[Page images and extracted text]
========

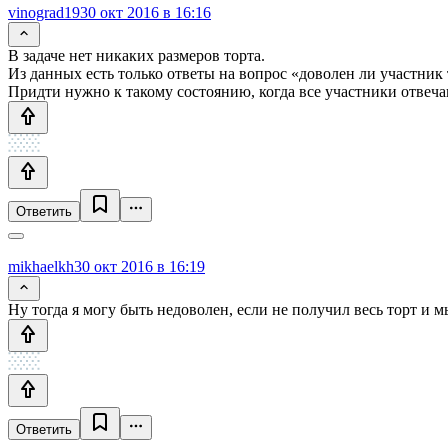
vinograd19
30 окт 2016 в 16:16
В задаче нет никаких размеров торта.
Из данных есть только ответы на вопрос «доволен ли участник
Придти нужно к такому состоянию, когда все участники отвеча
Ответить
mikhaelkh
30 окт 2016 в 16:19
Ну тогда я могу быть недоволен, если не получил весь торт и м
Ответить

========

=== WHAT THE TASK REQUIRES ===
From the first line to the last, print the records exactly; leave out the pictures.

=== THE ANSWER ===
vinograd19
30 окт 2016 в 16:16
В задаче нет никаких размеров торта.
Из данных есть только ответы на вопрос «доволен ли участник
Придти нужно к такому состоянию, когда все участники отвеча
Ответить
mikhaelkh
30 окт 2016 в 16:19
Ну тогда я могу быть недоволен, если не получил весь торт и м
Ответить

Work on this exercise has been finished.